期刊介绍： As a result of recent advances in MEMS/NEMS and systems biology, as well as the emergence of synthetic bacteria and lab/process-on-a-chip techniques, it is now possible to design chemical “circuits”, custom organisms, micro/nanoscale swarms of devices, and a host of other new systems. This success opens up a new frontier for interdisciplinary communications techniques using chemistry, biology, and other principles that have not been considered in the communications literature.

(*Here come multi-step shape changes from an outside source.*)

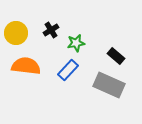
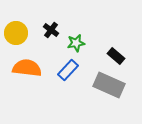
black cross: rotated 21 degrees counterclockwise
orange semicircle: moved 1 px right, 2 px down
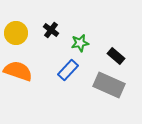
green star: moved 4 px right
orange semicircle: moved 9 px left, 3 px down; rotated 12 degrees clockwise
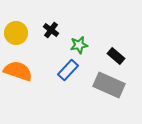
green star: moved 1 px left, 2 px down
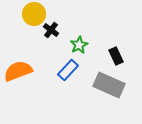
yellow circle: moved 18 px right, 19 px up
green star: rotated 18 degrees counterclockwise
black rectangle: rotated 24 degrees clockwise
orange semicircle: rotated 40 degrees counterclockwise
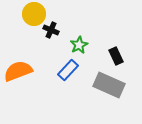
black cross: rotated 14 degrees counterclockwise
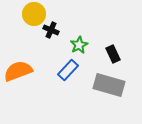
black rectangle: moved 3 px left, 2 px up
gray rectangle: rotated 8 degrees counterclockwise
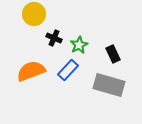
black cross: moved 3 px right, 8 px down
orange semicircle: moved 13 px right
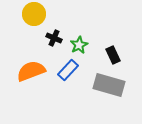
black rectangle: moved 1 px down
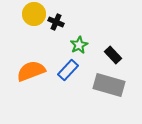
black cross: moved 2 px right, 16 px up
black rectangle: rotated 18 degrees counterclockwise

The IEEE Transactions on Molecular, Biological, and Multi-Scale Communications (T-MBMSC) is devoted to the principles, design, and analysis of communication systems that use physics beyond classical electromagnetism. This includes molecular, quantum, and other physical, chemical and biological techniques; as well as new communication techniques at small scales or across multiple scales (e.g., nano to micro to macro; note that strictly nanoscale systems, 1-100 nm, are outside the scope of this journal). Original research articles on one or more of the following topics are within scope: mathematical modeling, information/communication and network theoretic analysis, standardization and industrial applications, and analytical or experimental studies on communication processes or networks in biology. Contributions on related topics may also be considered for publication. Contributions from researchers outside the IEEE’s typical audience are encouraged.